Future Directions: External validation in other populations; evaluate cost-effectiveness and protocols for risk-based kidney cancer screening in advanced diabetes; investigate biologic mechanisms linking diabetic complications to renal carcinogenesis.

3. Inhibition of sulfotransferase SULT2B1 prevents obesity and insulin resistance by regulating energy expenditure and intestinal lipid absorption.

70Level VBasic/Mechanistic researchThe Journal of biological chemistry · 2025PMID: 40456448

Genetic deletion of Sult2b1 prevented diet- and genetics-induced obesity, insulin resistance, hepatic steatosis, and adipose inflammation by increasing energy expenditure (enhanced BAT thermogenesis) and reducing intestinal lipid absorption, without altering food intake or activity.

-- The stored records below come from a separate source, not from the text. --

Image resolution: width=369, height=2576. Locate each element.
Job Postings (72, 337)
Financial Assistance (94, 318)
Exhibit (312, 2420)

Impact: Identifies SULT2B1 as a previously underappreciated regulator of systemic energy and lipid handling, offering a therapeutically tractable target for obesity and metabolic syndrome.

Clinical Implications: Pharmacologic inhibition of SULT2B1 could provide a dual-action therapy that boosts thermogenesis and limits lipid absorption to treat obesity and insulin resistance; target validation and safety profiling in humans are needed.

Key Findings

  • Sult2b1 knockout protected HFD-fed and ob/ob mice from obesity, insulin resistance, hepatic steatosis, and adipose inflammation.
  • Energy expenditure increased without changes in food intake or locomotor activity; cold exposure indicated enhanced brown adipose tissue thermogenesis.
  • In vivo lipid uptake and metabolomics showed decreased intestinal dietary lipid absorption and reduced systemic fatty acid levels and metabolism.
  • Reconstitution suggested extrahepatic Sult2b1 loss underlies metabolic benefits.

Methodological Strengths

  • Use of both diet-induced and genetic (ob/ob) obesity models to establish robustness across etiologies.
  • Integrated physiological, cold-challenge, lipid uptake, and metabolomic analyses to delineate mechanisms.

Limitations

  • No pharmacologic SULT2B1 inhibitor tested; translational feasibility remains to be demonstrated.
  • Sample sizes and long-term safety/compensatory pathways were not detailed.

Future Directions: Develop and test selective SULT2B1 inhibitors; define tissue-specific contributions; assess efficacy and safety in larger animal models and ultimately human studies.